In their current configurations, institutions have not been able – and nor will they be able in the future – to deal with this hyper-connected generation. Young people no longer accept the official version of things. Instead of purely voting or being passive listeners, they have opinions, they debate and participate, and consequently, they create their own truths. They vibrate with the need to take part.
This dialog, repressed until now, is about to become a sea of people.
World Social Forum, Tunisia — 28 March

The world’s largest gathering of activists saw five days of public conspiracies and independent coverage. Texts, photos, interviews, daily broadcasts on PósTV, and most importantly, the beginning of a collective process of construction of an international network of independent journalism.
Crime pays, Marabá — 4 April

The trial of one of the most emblematic cases in the struggle for social and environmental rights – the murders of Zé Cláudio, a campaigner against illegal logging and deforestation in the Amazon rainforest, and his wife Maria – took place at the start of the year in Marabá, in the state of Pará. Mídia Ninja was on the ground providing live coverage of the verdict that absolved the crime’s supposed mastermind, perpetuating a practice of impunity already seen in a series of other crimes against militants and social movements in Brazil’s vast interior. We covered the three-day trial and took part in countless hours of conversation and debate with activists, relatives of the couple, and everyone involved in the Missão Marabala plot. Find the full story here.

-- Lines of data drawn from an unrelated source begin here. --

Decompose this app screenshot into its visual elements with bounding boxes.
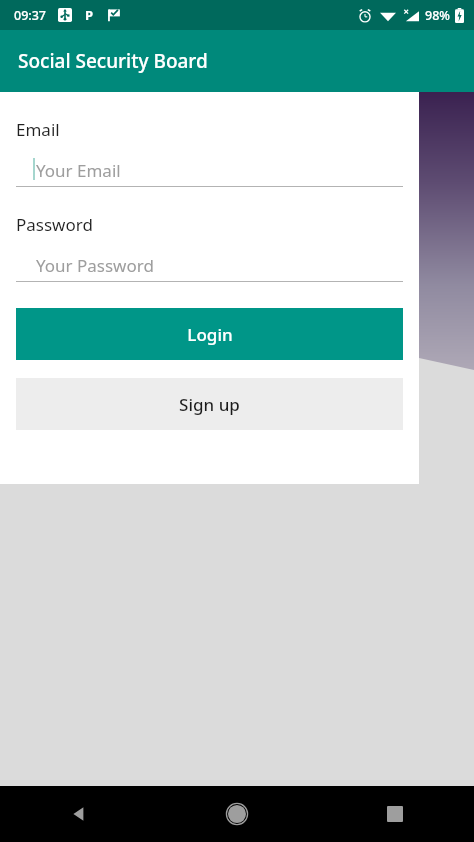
- staticText: Email: [16, 118, 60, 141]
- staticText: Login: [187, 323, 233, 346]
- button[interactable]: Sign up: [16, 378, 403, 430]
- staticText: Your Password: [36, 254, 154, 277]
- staticText: Social Security Board: [18, 48, 208, 74]
- staticText: Sign up: [179, 393, 240, 416]
- button[interactable]: Login: [16, 308, 403, 360]
- button[interactable]: Back: [0, 786, 158, 842]
- staticText: 09:37: [14, 7, 47, 24]
- button[interactable]: Your Password: [16, 248, 403, 282]
- staticText: 98%: [425, 7, 450, 24]
- button[interactable]: Recent apps: [316, 786, 474, 842]
- staticText: P: [85, 6, 94, 24]
- staticText: Password: [16, 213, 93, 236]
- staticText: Your Email: [36, 159, 121, 182]
- button[interactable]: Home: [158, 786, 316, 842]
- button[interactable]: Your Email: [16, 153, 403, 187]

In an early signal of what would become the trigger for the largest mass mobilizations seen in Brazil in the last two decades, Porto Alegre took a stand as early as April against a rise in bus fares that took the price of a ticket to more than R$3.
Around 8,000 people took to the streets across the city, winning their demand for the fare’s reduction and fueling similar movements in the cities of Goiânia and São Paulo in the following months. Find out more.
The World Cup without dendê, Salvador — 5 April

Following the announcement that during the World Cup, the sale of acarajé (black-eyed-pea patties fried in dendê palm oil) would be prohibited near the Fonte Nova stadium in Salvador, in the state of Bahia, Bahian women took to the streets to protest against FIFA and its arbitrary ruling over such a deeply traditional matter. The protestors submitted a document to President Dilma’s aide, demanding that the World Cup’s doors be opened to the acarajé sellers.
Political kisses, public acts

On arrival in Belém, the evangelical pastor Marco Feliciano was given a very special welcome: a lesbian kiss during the service.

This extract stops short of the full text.